Print the data exactly. Pictures stay out.

⟨

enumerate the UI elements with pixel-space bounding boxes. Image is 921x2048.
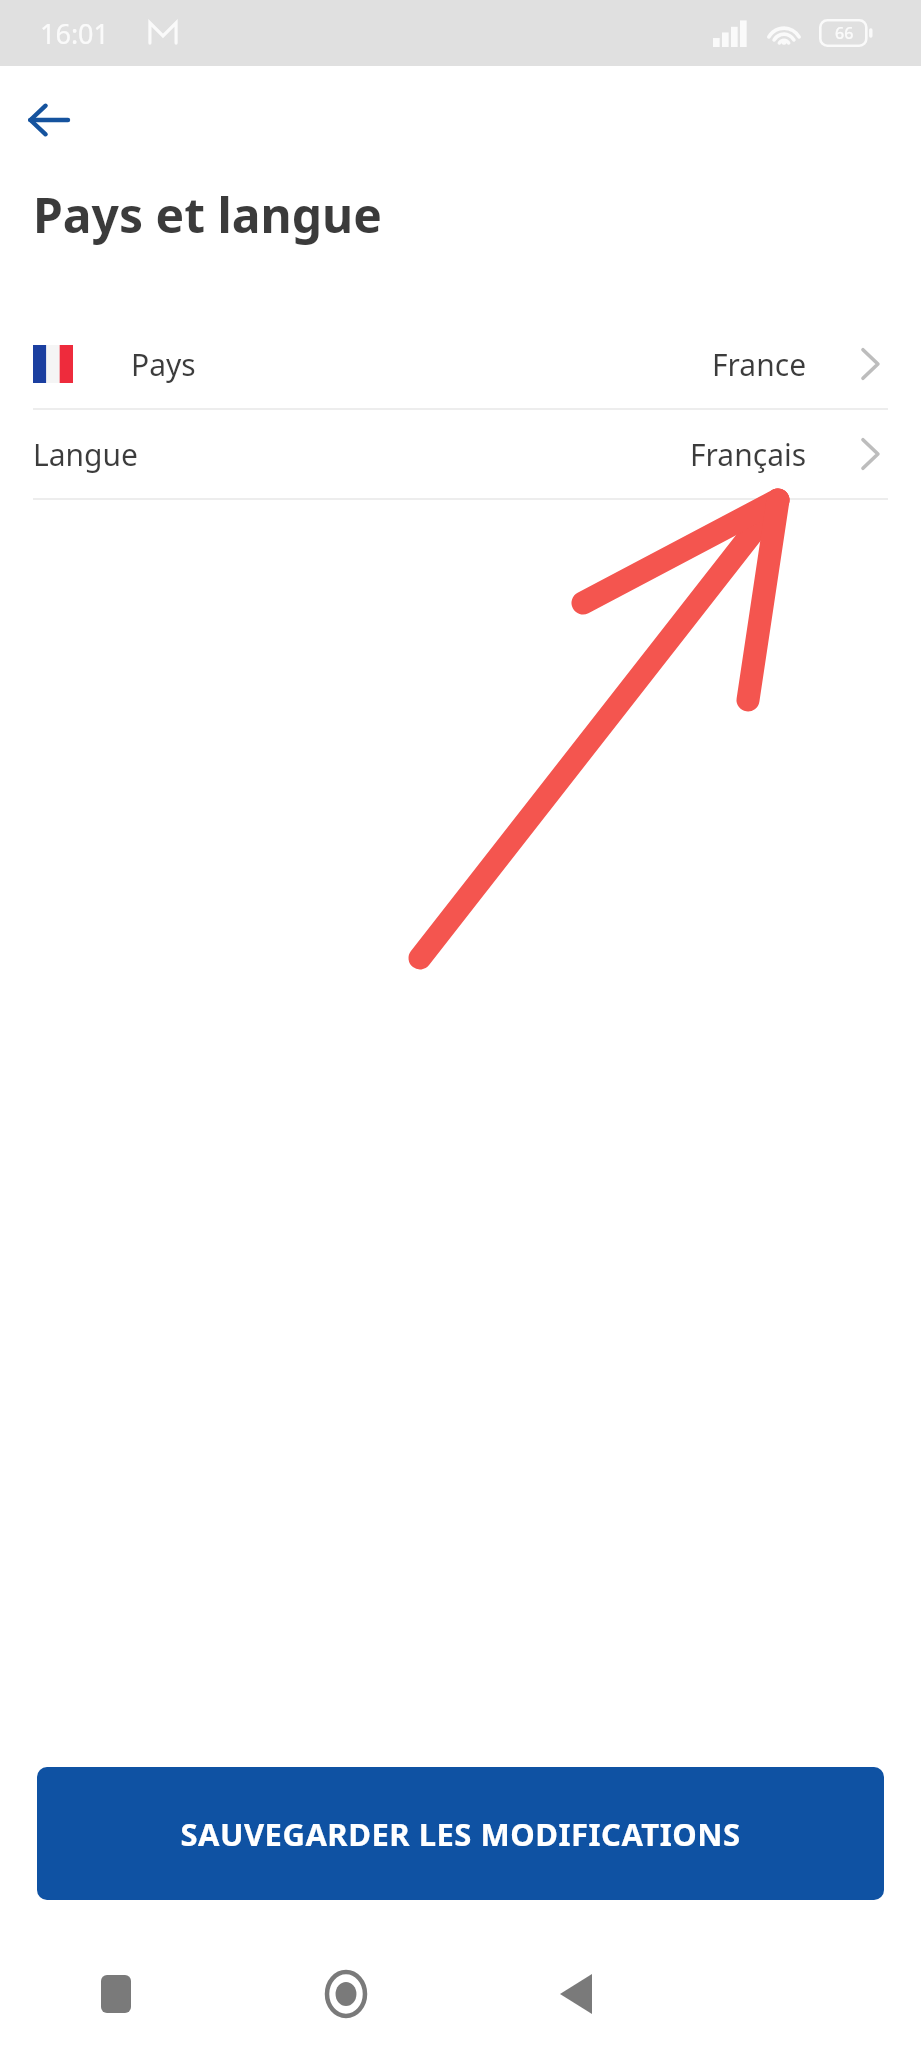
staticText: Pays — [131, 344, 196, 385]
staticText: 66 — [835, 22, 854, 44]
staticText: Langue — [33, 434, 138, 475]
button[interactable]: SAUVEGARDER LES MODIFICATIONS — [37, 1767, 884, 1900]
button[interactable]: Langue — [0, 410, 921, 498]
button[interactable]: Recent apps — [0, 1940, 231, 2048]
staticText: SAUVEGARDER LES MODIFICATIONS — [180, 1813, 741, 1855]
staticText: Français — [690, 434, 807, 475]
button[interactable]: Back — [461, 1940, 691, 2048]
button[interactable]: Back — [14, 86, 82, 154]
staticText: 16:01 — [40, 15, 110, 52]
staticText: France — [712, 344, 807, 385]
button[interactable]: Home — [231, 1940, 461, 2048]
staticText: Pays et langue — [33, 182, 382, 247]
button[interactable]: Pays — [0, 320, 921, 408]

⟩

Result of this task
enumerate the UI elements with pixel-space bounding boxes. Image is 921x2048.
staticText: Pays — [131, 344, 196, 385]
staticText: 66 — [835, 22, 854, 44]
staticText: Langue — [33, 434, 138, 475]
button[interactable]: SAUVEGARDER LES MODIFICATIONS — [37, 1767, 884, 1900]
button[interactable]: Langue — [0, 410, 921, 498]
button[interactable]: Recent apps — [0, 1940, 231, 2048]
staticText: SAUVEGARDER LES MODIFICATIONS — [180, 1813, 741, 1855]
staticText: Français — [690, 434, 807, 475]
button[interactable]: Back — [461, 1940, 691, 2048]
button[interactable]: Back — [14, 86, 82, 154]
staticText: 16:01 — [40, 15, 110, 52]
staticText: France — [712, 344, 807, 385]
button[interactable]: Home — [231, 1940, 461, 2048]
staticText: Pays et langue — [33, 182, 382, 247]
button[interactable]: Pays — [0, 320, 921, 408]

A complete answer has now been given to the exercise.